Clockwork Aquario is an arcade platformer from Wonder Boy's Ryuichi Nishizawa. Originally developed in the early 90s, it was rejected after a poor response from location testing, and sat on the shelf until ININ Games started working with the guy to do a bunch of Wonder Boy rereleases in the 2010s. Preservationists may applaud them for finishing and releasing the game, but it's easy to see why it was originally denied release. It's not very interesting, and it's about ten minutes long.

It's still a really good-looking game, and the soundtrack is great. Bright and energetic presentation. It's the kind of thing I can imagine CVG printing three screenshots of, and me becoming obsessed with for decades afterwards. It compares pretty well against flashy 2D Saturn platformers like Super Tempo and Tryrush Deppy, in that regard. But like those games, it's not actually much fun to play.

You can bounce on enemies, pick them up, and throw them. Sustaining bounces or lining up a few enemies in a row will increase your score. It's fine. The level designs rarely do anything ambitious or interesting, and you're sent off to the end of level boss before you've had the chance to take anything in.

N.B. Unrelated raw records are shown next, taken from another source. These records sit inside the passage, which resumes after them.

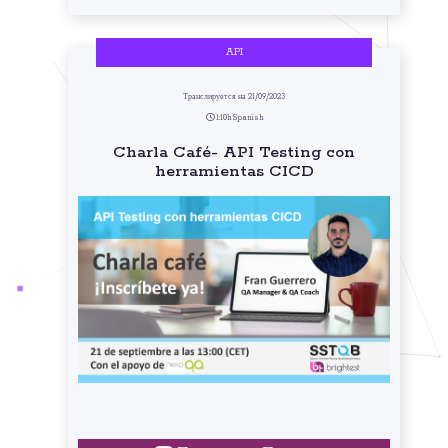
API
Транслируется на 21/09/2023
1:10h Spanish
Charla Café- API Testing con
herramientas CICD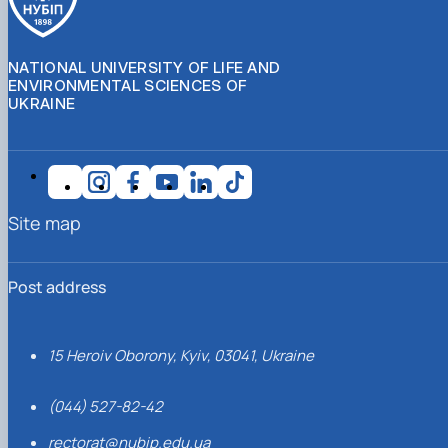
NATIONAL UNIVERSITY OF LIFE AND
ENVIRONMENTAL SCIENCES OF
UKRAINE
Site map
Post address
15 Heroiv Oborony, Kyiv, 03041, Ukraine
(044) 527-82-42
rectorat@nubip.edu.ua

ININ have attempted to give it a premium release, and even produced an elaborate "Ultra Collector's Edition" which still hasn't sold through, years later, but it's hard to imagine anyone who would care that much about the title if not for its "lost game" status. I'm a little annoyed for anyone who spent more than a tenner on this.

This modern release features a gallery of concept art and notes from the developers. It's easy to sympathise with them, especially for the great work they put into the art and soundtrack, but every veteran developer is sitting on a graveyard of amazing rejected pitches and promising projects that were canned before announcement. Publishers are constantly chewing out games that don't seem commercially viable, and it's easy to see why that decision was taken with Clockwork Aquario. It's really not very special, and anyone who would convince you otherwise is naive to the nature of the industry.

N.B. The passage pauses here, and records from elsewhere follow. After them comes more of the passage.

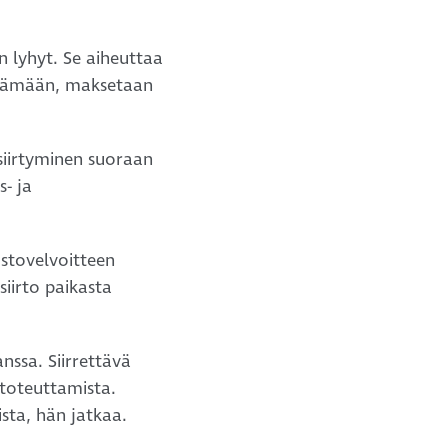
en lyhyt. Se aiheuttaa
dyntämään, maksetaan
 siirtyminen suoraan
- ja
istovelvoitteen
siirto paikasta
nssa. Siirrettävä
 toteuttamista.
ista, hän jatkaa.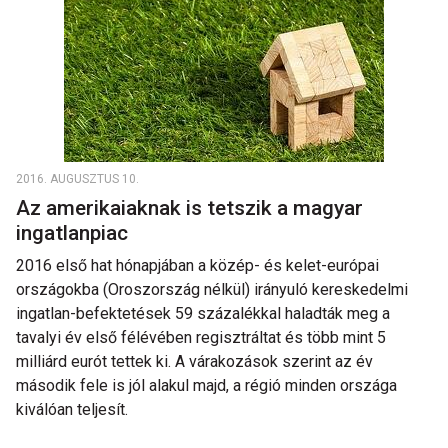
2016. AUGUSZTUS 10.
Az amerikaiaknak is tetszik a magyar
ingatlanpiac
2016 első hat hónapjában a közép- és kelet-európai
országokba (Oroszország nélkül) irányuló kereskedelmi
ingatlan-befektetések 59 százalékkal haladták meg a
tavalyi év első félévében regisztráltat és több mint 5
milliárd eurót tettek ki. A várakozások szerint az év
második fele is jól alakul majd, a régió minden országa
kiválóan teljesít.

It's currently on sale for about two quid on digital storefronts, and I had enough Gold Points on my eShop account to get it for free. If you're really into peppy 90s spritework and high energy synth soundtracks, you might get something out of it, but it's unlikely to make much of an impact. This was only ever going to be a game that got passing curiosity from arcade visitors until the queue for Virtua Fighter died down.